#### What the exercise asks
With nothing left out, repeat every entry exactly.

----

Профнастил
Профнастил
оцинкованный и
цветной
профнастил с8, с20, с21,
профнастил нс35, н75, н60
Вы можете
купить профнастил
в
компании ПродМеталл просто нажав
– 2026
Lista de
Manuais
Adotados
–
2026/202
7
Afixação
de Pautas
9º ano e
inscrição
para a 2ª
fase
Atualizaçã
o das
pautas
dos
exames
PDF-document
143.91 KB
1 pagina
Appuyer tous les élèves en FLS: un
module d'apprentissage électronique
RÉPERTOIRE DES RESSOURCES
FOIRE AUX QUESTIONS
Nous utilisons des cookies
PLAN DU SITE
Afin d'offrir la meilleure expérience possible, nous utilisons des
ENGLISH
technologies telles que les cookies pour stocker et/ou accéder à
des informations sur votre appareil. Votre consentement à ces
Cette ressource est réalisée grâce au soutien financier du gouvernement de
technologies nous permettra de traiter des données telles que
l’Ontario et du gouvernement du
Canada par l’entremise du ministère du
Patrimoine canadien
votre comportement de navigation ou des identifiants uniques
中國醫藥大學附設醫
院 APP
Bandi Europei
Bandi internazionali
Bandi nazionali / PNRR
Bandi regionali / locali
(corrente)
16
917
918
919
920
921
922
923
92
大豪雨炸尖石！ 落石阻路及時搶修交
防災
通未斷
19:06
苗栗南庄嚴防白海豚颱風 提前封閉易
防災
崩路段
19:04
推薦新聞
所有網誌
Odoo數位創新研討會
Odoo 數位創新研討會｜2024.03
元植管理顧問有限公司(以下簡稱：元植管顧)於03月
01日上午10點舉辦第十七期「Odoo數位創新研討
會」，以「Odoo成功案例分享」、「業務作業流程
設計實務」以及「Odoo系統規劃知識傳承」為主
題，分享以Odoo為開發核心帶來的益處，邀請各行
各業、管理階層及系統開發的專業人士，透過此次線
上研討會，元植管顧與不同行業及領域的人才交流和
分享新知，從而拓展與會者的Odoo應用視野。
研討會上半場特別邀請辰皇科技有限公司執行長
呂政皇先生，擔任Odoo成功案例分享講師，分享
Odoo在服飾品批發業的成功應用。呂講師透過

----

#### Response area
Профнастил
Профнастил
оцинкованный и
цветной
профнастил с8, с20, с21,
профнастил нс35, н75, н60
Вы можете
купить профнастил
в
компании ПродМеталл просто нажав
– 2026
Lista de
Manuais
Adotados
–
2026/202
7
Afixação
de Pautas
9º ano e
inscrição
para a 2ª
fase
Atualizaçã
o das
pautas
dos
exames
PDF-document
143.91 KB
1 pagina
Appuyer tous les élèves en FLS: un
module d'apprentissage électronique
RÉPERTOIRE DES RESSOURCES
FOIRE AUX QUESTIONS
Nous utilisons des cookies
PLAN DU SITE
Afin d'offrir la meilleure expérience possible, nous utilisons des
ENGLISH
technologies telles que les cookies pour stocker et/ou accéder à
des informations sur votre appareil. Votre consentement à ces
Cette ressource est réalisée grâce au soutien financier du gouvernement de
technologies nous permettra de traiter des données telles que
l’Ontario et du gouvernement du
Canada par l’entremise du ministère du
Patrimoine canadien
votre comportement de navigation ou des identifiants uniques
中國醫藥大學附設醫
院 APP
Bandi Europei
Bandi internazionali
Bandi nazionali / PNRR
Bandi regionali / locali
(corrente)
16
917
918
919
920
921
922
923
92
大豪雨炸尖石！ 落石阻路及時搶修交
防災
通未斷
19:06
苗栗南庄嚴防白海豚颱風 提前封閉易
防災
崩路段
19:04
推薦新聞
所有網誌
Odoo數位創新研討會
Odoo 數位創新研討會｜2024.03
元植管理顧問有限公司(以下簡稱：元植管顧)於03月
01日上午10點舉辦第十七期「Odoo數位創新研討
會」，以「Odoo成功案例分享」、「業務作業流程
設計實務」以及「Odoo系統規劃知識傳承」為主
題，分享以Odoo為開發核心帶來的益處，邀請各行
各業、管理階層及系統開發的專業人士，透過此次線
上研討會，元植管顧與不同行業及領域的人才交流和
分享新知，從而拓展與會者的Odoo應用視野。
研討會上半場特別邀請辰皇科技有限公司執行長
呂政皇先生，擔任Odoo成功案例分享講師，分享
Odoo在服飾品批發業的成功應用。呂講師透過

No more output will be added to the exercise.